ATHLETICS: Priscilla? No, Laura is our Queen of the desert
IF THE TV series Mad Men is synonymous with New York’s Madison Avenue, then Cirencester’s Laura Maddison is synonymous with . . . mad women.
Mad, but gritty, determined and utterly triumphant.
Laura, an amateur athlete with the Running Someone Else club, has just returned from the Sahara where she took part in the infamous Marathon des Sables.
A brutal seven-day endurance test in the 50-degree heat of the Moroccan desert extending to 157 miles with barely a level step, it is not without reason known as the hardest footrace on Earth.
A beefy male member of Laura’s running club returned from the race two years ago on crutches; another came back minus all 10 of his toenails.
Forty-three year old Laura, a cataloguer at the English Heritage Archive in Swindon, came back virtually unscathed with just an enormous craving for food after having to survive the week with just the provisions she could carry.
Oh, did I forget to mention that the runners have to carry all they need for the 157-mile quest in a 9lb back pack – water is provided at checkpoints en route. Mandatory items include a distress flare and an anti-venom pump And they sleep eight to a tent in open-sided desert bivouacs at night.
And here’s the mad bit – Laura wants to go back and do it all again For the record she finished in 54hr 12min 08sec which earned her 673rd place overall from a starting line-up of 1,029. Of the 154 women who attempted the race, 128 finished with Laura coming home in 73rd place.
This year there were no winds to speak of and no sandstorms – the weather had been much worse the week before the race when Britain got the residue from some 100km Saharan winds on their cars.
But the devilish organisers of the 29th Marathon des Sables decided to ring the changes on the schedule this year introducing the runners to the ‘never-ending' Merzouga Dunes on the opening day.
Race director Patrick Bauer said: “We had warned people that we’d be attacking hard from the outset. The first stages were demanding and there wasn’t the time to acclimatise. You had to be ready.
“It’s a reminder that the Sultan Marathon des Sables is a sporting event and not a hike across the desert.”
Many of the higher-than-average number of drop-outs (112) failed to get through an attritional day one.
And yet the remarkable Laura, who started running as self styled ‘numpty’ 11 years ago, admits to only two periods when she doubted her ability to finish – once on the overnight stage when she was reduced to tears and again on the full final day marathon when she struggled from halfway due, she thinks, to a lack of food, and had to be carefully monitored by the medics, “Crossing that finishing line and receiving my medal was just the best feeling ever,” admitted Laura.
“I felt so under-prepared going out there, but I imagine that is the same for everyone. I coped really well with the heat and I feel that was down to the time I spent preparing in the sauna at the Cotswold Leisure Centre. “I found hunger was my main problem.
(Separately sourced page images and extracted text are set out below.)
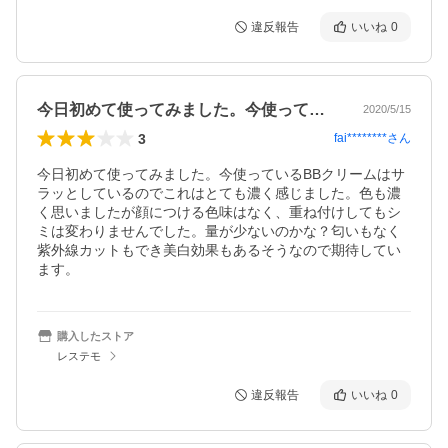
違反報告
いいね
0
今日初めて使ってみました。今使っている…
2020/5/15
3
fai********
さん
今日初めて使ってみました。今使っているBBクリームはサ
ラッとしているのでこれはとても濃く感じました。色も濃
く思いましたが顔につける色味はなく、重ね付けしてもシ
ミは変わりませんでした。量が少ないのかな？匂いもなく
紫外線カットもでき美白効果もあるそうなので期待してい
ます。
購入したストア
レステモ
違反報告
いいね
0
The rules state you have to have at least 2,000 calories for each day of the race but I simply could not eat enough and I lost half a stone.”
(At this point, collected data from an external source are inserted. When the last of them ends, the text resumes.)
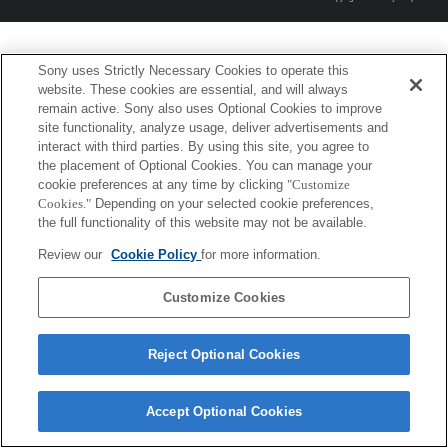
Sony uses Strictly Necessary Cookies to operate this
website. These cookies are essential, and will always
remain active. Sony also uses Optional Cookies to improve
site functionality, analyze usage, deliver advertisements and
interact with third parties. By using this site, you agree to
the placement of Optional Cookies. You can manage your
cookie preferences at any time by clicking
"Customize
Cookies."
Depending on your selected cookie preferences,
the full functionality of this website may not be available.
Review our
Cookie Policy
for more information.
Customize Cookies
Reject Optional Cookies
Accept Optional Cookies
Laura was quick to point out the camaraderie of the competitors.
“It was wonderful to meet so many crazy people who were all raising huge sums of money for charity,” she said.
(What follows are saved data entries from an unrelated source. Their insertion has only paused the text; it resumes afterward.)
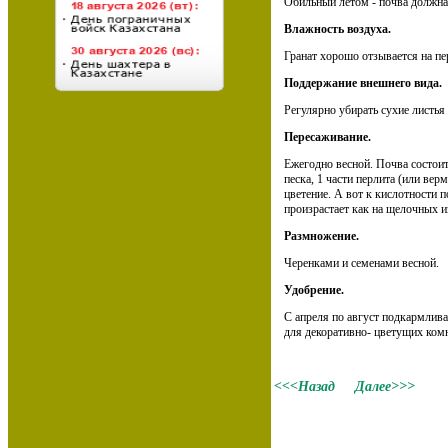
Обильный летом - почва должна
Влажность воздуха.
Гранат хорошо отзывается на пе
Поддержание внешнего вида.
Регулярно убирать сухие листья
Пересаживание.
Ежегодно весной. Почва состоит 
песка, 1 части перлита (или ве
цветение. А вот к кислотности 
произрастает как на щелочных и
Размножение.
Черенками и семенами весной.
Удобрение.
С апреля по август подкармли
для декоративно- цветущих комн
<<<Назад
Далее>>>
“The other seven people in my tent – Brian, Ollie, Su, Claire, Iain, Philippa and Tamsin – became like family and I love them all. I was so sorry that two of them failed to finish.
“They all certainly helped me through the tough times on the overnight stage when I got very down and there were tears.
“But the wider community throughout the race were also so helpful and friendly.
“The desert was just beautiful and one of the things I enjoyed most was the self sufficiency – only being able to use the things that I carried on my back. Life becomes very simple.
“I would do it all again perhaps in about five years’ time – and that despite the cost. I’ve got into debt because of the race as the entry fee alone is £3,728.76.
“I have already spoken about the possibility to Andy Sampson and John Buck of RSE who did the race before and they haven’t yet said ‘No’.”
There is still time to contribute to Laura’s charity of choice, the Prospect Hospice in Swindon.
“I had a target of raising £750 and I have already passed £2,000, so I am really pleased,” she said.
“Rachel Bird, a great mountain bike riding buddy of my husband’s, spent her last days in the Prospect Hospice when she was suffering from breast cancer. She was 42.”
Laura’s charity page can be found at www.justgiving.com/ sumoeddie.
If you want to see our latest local sporting celebrity, Laura will be turning out in the Highworth 5m race this weekend. She may even be wearing her Marathon des Sables medal.
“It’s been in my handbag ever since I got home,” she said, “because everyone wants to see it.”